Below are records with pictures; copy word for word only the lines between the line with "Пушкинская, Садовая, Сенная" and the line with "aamukahveille", inclusive, and drop the pictures.

□ □ □ □ □ □ □

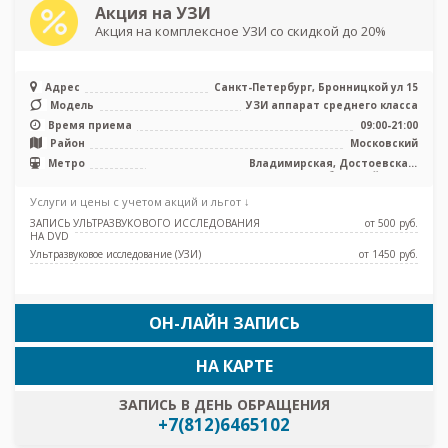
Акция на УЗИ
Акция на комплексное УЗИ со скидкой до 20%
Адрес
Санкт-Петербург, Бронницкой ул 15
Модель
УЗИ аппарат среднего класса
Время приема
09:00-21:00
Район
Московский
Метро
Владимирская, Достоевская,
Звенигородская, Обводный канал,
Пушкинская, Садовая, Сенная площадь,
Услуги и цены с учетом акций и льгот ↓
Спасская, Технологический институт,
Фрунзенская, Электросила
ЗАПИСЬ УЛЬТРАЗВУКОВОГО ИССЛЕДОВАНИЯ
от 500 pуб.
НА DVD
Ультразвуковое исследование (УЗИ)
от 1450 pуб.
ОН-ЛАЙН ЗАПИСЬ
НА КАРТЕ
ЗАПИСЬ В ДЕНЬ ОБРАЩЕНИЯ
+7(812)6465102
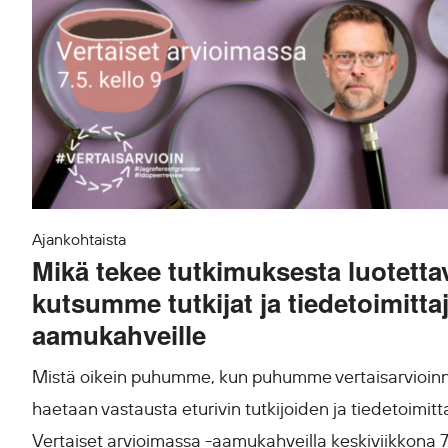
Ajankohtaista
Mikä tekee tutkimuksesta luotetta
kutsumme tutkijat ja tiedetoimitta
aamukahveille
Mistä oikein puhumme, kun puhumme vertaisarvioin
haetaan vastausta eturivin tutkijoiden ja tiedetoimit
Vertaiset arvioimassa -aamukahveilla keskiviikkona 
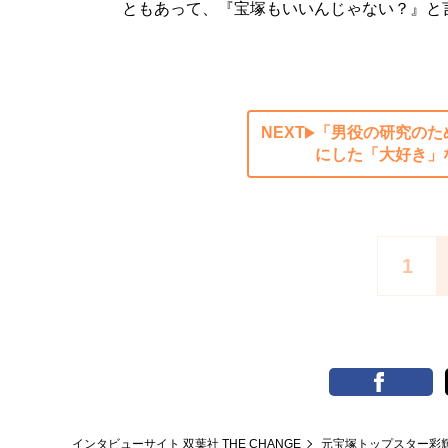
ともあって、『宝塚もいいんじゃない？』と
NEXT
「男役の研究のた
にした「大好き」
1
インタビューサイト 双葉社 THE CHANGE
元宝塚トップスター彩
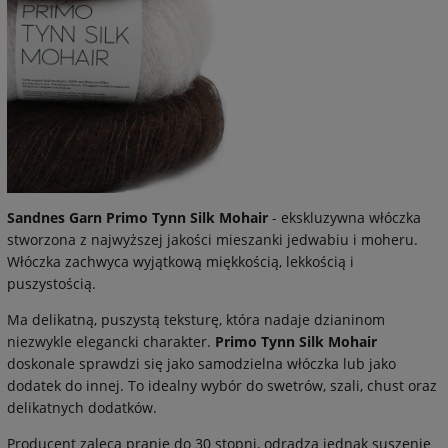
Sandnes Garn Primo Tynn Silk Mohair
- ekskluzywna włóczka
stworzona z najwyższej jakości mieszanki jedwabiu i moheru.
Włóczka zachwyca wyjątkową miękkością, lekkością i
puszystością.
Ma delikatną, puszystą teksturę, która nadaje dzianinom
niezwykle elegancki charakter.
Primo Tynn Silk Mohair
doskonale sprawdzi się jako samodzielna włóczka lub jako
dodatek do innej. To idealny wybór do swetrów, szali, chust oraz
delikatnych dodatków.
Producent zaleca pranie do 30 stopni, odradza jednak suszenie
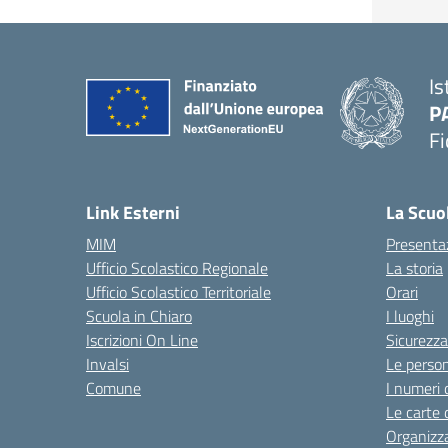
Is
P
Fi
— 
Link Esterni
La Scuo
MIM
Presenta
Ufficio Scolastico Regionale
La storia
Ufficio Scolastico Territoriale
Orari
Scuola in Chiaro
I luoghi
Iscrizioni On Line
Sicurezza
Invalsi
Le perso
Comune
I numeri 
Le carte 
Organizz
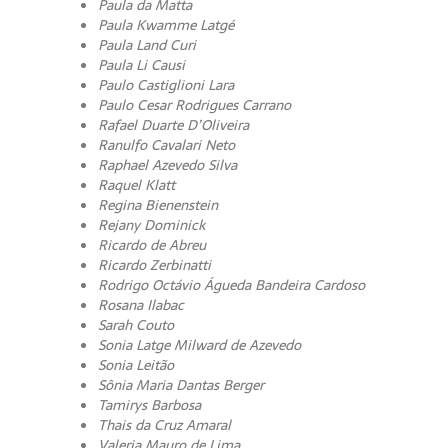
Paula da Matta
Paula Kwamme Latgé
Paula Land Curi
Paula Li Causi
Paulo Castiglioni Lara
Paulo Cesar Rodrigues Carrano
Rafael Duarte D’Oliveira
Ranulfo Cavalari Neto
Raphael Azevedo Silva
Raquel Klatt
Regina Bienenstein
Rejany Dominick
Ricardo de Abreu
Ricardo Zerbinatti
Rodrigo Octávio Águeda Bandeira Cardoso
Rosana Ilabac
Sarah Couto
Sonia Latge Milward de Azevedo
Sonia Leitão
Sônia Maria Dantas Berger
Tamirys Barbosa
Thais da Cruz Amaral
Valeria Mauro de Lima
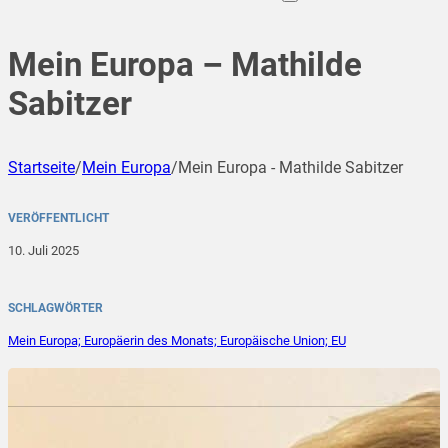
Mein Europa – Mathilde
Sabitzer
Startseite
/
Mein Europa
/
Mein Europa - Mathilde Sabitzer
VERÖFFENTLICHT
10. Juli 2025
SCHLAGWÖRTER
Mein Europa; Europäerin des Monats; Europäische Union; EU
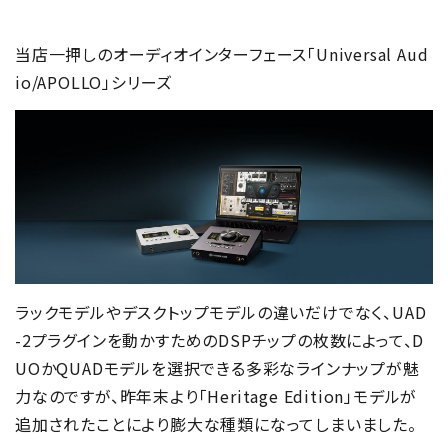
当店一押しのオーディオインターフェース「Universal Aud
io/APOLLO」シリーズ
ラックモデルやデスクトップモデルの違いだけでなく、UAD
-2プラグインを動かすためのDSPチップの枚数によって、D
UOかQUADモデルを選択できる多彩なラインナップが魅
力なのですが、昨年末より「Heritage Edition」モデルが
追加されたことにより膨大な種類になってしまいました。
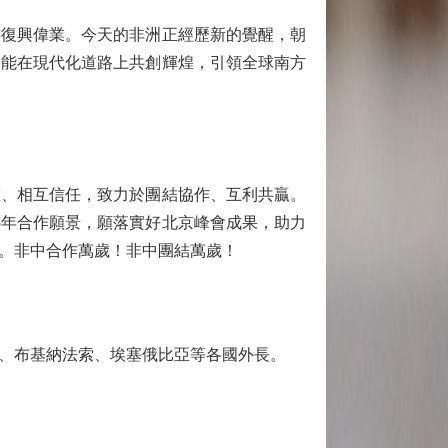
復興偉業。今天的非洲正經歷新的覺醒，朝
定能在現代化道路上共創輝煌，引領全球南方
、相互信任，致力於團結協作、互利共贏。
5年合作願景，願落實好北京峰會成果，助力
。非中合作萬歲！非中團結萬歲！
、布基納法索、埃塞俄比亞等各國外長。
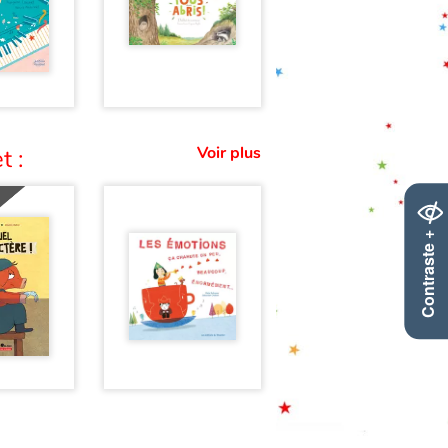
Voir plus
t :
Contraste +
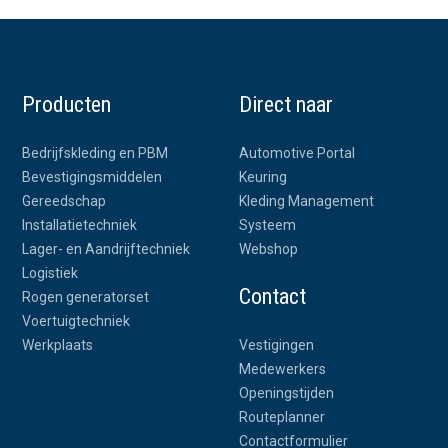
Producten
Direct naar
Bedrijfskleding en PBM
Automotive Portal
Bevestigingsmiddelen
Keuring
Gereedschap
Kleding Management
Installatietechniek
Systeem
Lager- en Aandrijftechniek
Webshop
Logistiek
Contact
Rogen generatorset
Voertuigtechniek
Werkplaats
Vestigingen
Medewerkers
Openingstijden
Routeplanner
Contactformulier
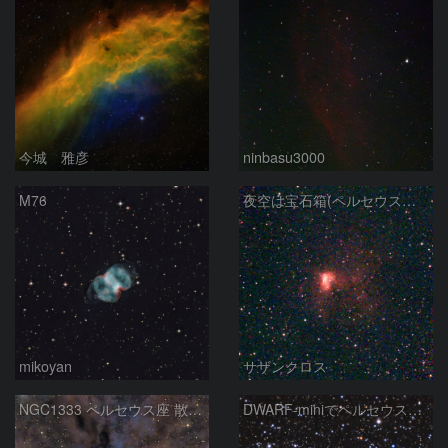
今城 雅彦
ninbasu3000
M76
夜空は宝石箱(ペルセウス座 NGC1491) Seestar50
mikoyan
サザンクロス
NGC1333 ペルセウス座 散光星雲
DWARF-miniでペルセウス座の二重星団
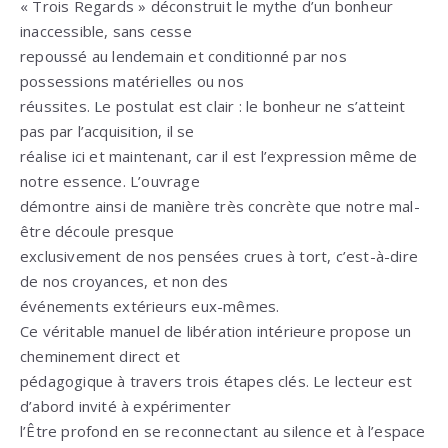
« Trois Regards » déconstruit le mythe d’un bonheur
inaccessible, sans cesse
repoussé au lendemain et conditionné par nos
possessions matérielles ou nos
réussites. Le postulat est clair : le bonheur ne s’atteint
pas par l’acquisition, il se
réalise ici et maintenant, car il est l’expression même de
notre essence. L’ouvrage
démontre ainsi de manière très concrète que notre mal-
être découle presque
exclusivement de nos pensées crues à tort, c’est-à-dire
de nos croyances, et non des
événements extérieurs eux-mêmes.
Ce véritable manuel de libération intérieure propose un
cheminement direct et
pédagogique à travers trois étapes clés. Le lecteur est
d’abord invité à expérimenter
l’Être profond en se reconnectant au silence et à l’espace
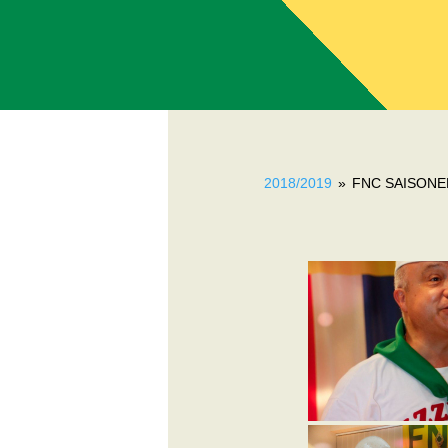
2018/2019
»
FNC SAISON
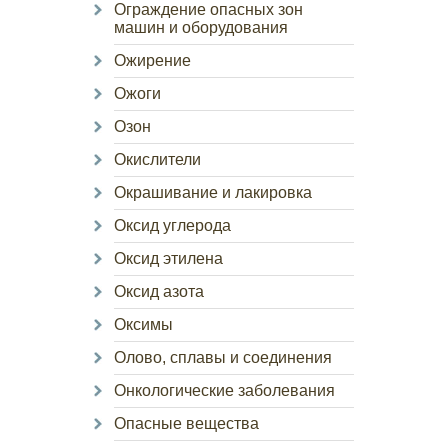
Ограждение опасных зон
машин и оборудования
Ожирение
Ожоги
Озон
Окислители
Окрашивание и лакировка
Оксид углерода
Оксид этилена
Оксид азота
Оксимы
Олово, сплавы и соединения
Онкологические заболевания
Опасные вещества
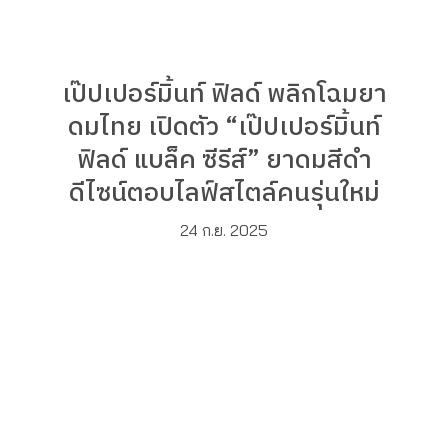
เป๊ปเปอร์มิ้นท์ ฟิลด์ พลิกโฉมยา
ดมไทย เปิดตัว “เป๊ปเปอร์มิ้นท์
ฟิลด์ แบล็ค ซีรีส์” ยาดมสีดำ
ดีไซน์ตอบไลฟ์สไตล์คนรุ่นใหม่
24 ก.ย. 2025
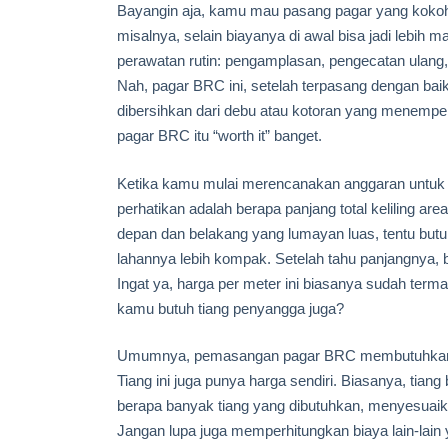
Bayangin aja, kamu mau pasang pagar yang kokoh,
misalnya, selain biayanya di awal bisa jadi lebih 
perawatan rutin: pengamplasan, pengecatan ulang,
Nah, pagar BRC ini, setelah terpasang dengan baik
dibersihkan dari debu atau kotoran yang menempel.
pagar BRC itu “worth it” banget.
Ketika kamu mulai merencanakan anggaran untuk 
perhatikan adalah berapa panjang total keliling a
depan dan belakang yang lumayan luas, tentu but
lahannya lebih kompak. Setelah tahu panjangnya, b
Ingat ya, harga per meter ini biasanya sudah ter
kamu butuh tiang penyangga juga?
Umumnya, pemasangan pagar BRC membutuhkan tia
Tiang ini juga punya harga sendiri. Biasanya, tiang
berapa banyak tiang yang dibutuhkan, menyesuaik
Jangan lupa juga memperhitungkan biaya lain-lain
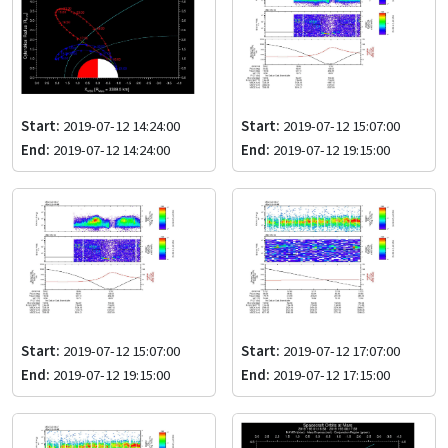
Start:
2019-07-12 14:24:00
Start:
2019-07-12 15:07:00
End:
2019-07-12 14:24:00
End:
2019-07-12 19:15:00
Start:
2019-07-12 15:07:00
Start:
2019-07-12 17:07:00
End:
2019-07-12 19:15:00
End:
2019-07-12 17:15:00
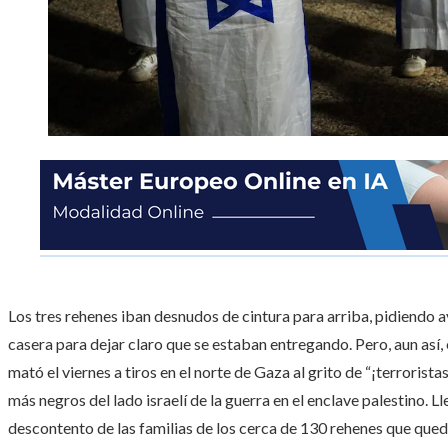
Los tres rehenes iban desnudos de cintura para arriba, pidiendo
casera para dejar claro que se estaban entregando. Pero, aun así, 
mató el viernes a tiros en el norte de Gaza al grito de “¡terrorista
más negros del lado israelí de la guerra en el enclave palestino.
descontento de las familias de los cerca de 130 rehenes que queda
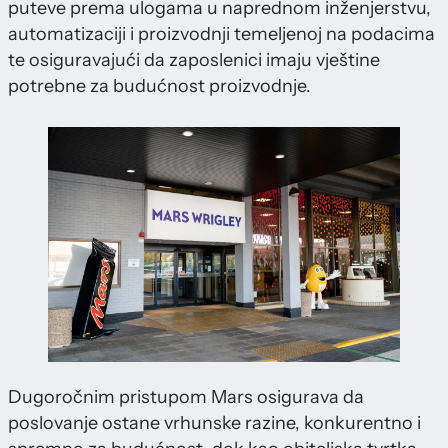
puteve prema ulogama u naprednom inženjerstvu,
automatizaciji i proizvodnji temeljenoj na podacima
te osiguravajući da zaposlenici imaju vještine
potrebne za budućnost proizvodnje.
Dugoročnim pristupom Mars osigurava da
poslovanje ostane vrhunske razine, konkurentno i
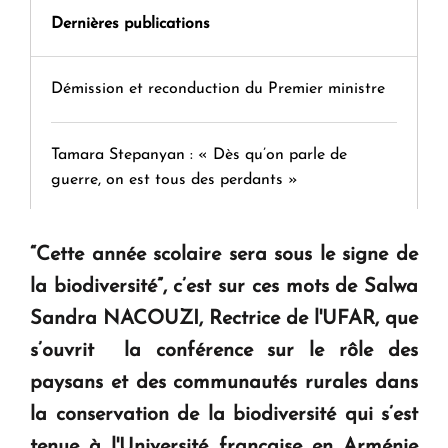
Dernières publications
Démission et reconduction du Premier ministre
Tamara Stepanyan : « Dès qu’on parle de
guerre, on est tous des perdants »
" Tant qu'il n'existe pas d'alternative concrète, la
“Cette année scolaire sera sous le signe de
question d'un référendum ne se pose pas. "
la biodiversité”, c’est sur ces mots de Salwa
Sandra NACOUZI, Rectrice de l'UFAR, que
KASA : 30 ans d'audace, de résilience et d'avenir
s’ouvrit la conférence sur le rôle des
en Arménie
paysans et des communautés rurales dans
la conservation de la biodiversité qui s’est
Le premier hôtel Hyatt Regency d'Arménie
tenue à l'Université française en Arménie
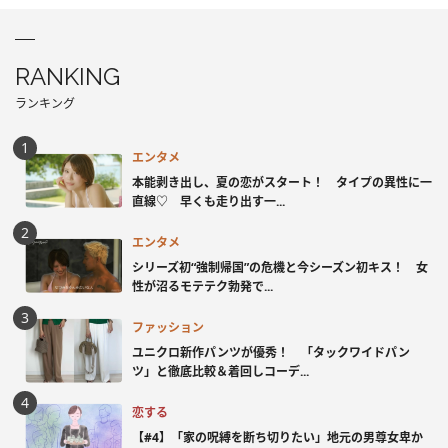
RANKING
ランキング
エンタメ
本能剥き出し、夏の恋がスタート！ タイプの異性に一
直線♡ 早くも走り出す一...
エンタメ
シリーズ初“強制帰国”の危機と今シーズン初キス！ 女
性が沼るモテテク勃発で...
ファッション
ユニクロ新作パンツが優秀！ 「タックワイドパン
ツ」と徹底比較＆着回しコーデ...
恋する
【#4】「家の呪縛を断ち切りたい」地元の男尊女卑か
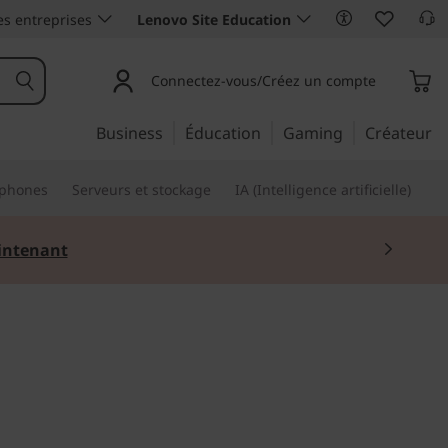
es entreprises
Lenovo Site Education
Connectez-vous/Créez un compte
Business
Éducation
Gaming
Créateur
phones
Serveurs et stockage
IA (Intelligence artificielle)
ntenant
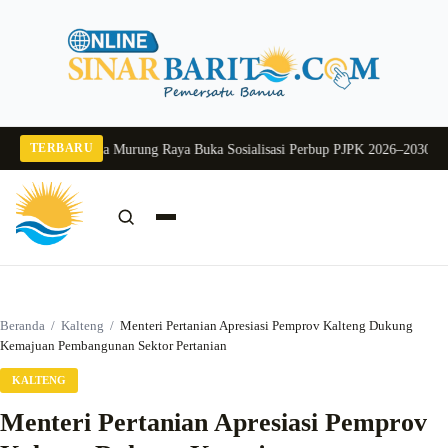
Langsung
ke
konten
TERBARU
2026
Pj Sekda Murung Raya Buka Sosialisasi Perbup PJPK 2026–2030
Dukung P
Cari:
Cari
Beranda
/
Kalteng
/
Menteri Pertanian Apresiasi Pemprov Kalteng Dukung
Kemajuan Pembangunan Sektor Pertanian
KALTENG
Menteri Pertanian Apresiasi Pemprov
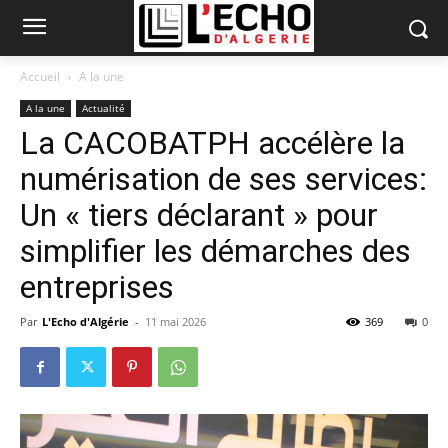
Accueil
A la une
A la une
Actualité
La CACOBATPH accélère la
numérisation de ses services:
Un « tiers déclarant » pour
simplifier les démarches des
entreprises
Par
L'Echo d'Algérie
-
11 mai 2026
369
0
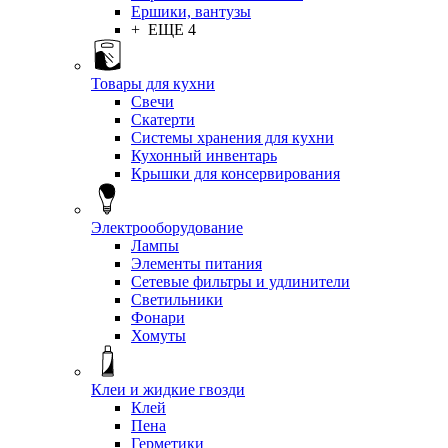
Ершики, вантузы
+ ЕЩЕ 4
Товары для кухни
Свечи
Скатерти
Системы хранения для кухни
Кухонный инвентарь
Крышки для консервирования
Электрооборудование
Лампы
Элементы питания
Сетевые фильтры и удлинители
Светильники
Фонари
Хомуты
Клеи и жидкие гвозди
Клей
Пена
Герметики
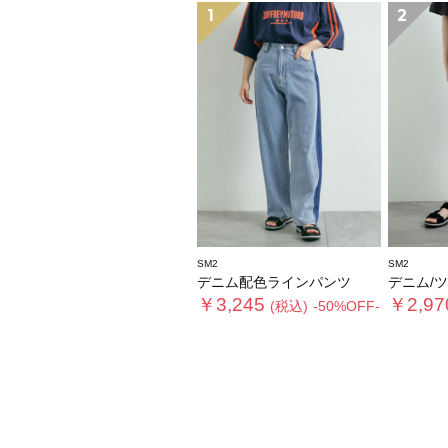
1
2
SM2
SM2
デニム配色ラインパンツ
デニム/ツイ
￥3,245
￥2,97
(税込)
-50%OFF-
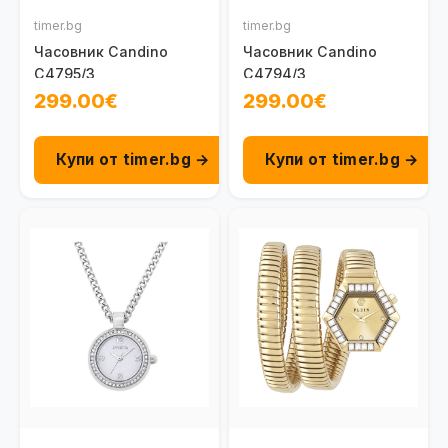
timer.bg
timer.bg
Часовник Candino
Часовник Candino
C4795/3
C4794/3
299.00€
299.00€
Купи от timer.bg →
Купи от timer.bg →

□ □ □ □ □ □ □

§ **Exercise answer**
Пушкинская, Садовая, Сенная площадь,
Услуги и цены с учетом акций и льгот ↓
Спасская, Технологический институт,
Фрунзенская, Электросила
ЗАПИСЬ УЛЬТРАЗВУКОВОГО ИССЛЕДОВАНИЯ
от 500 pуб.
НА DVD
Ультразвуковое исследование (УЗИ)
от 1450 pуб.
ОН-ЛАЙН ЗАПИСЬ
НА КАРТЕ
ЗАПИСЬ В ДЕНЬ ОБРАЩЕНИЯ
+7(812)6465102
Ajankohtaista
Mikä tekee tutkimuksesta luotetta
kutsumme tutkijat ja tiedetoimitta
aamukahveille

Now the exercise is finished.